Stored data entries
-- -- --
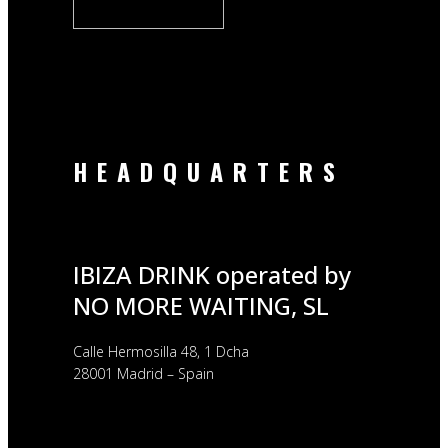
HEADQUARTERS
IBIZA DRINK operated by
NO MORE WAITING, SL
Calle Hermosilla 48, 1 Dcha
28001 Madrid – Spain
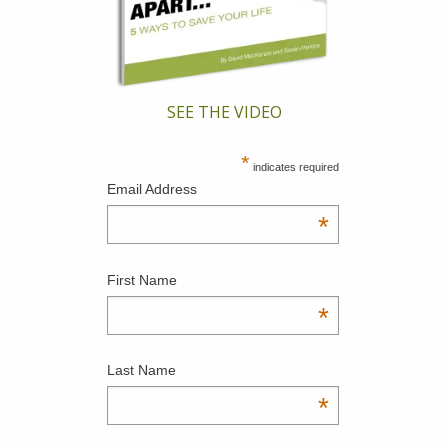
SEE THE VIDEO
*
indicates required
Email Address
*
First Name
*
Last Name
*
-- -- --
### WHAT THE TASK ASKS
Give the entries above again exactly, minus their pictures.

### SOLUTION
HEADQUARTERS
IBIZA DRINK operated by
NO MORE WAITING, SL
Calle Hermosilla 48, 1 Dcha
28001 Madrid – Spain
SEE THE VIDEO
*
indicates required
Email Address
*
First Name
*
Last Name
*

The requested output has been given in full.